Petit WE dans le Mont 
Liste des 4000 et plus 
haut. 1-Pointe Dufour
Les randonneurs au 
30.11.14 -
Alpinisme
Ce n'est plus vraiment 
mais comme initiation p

════════════════

- **EXERCISE DIRECTIONS**:
Counting only lines that contain the word "plus", how many are there in the records above? Give the number alone.

- **ANSWER**:
2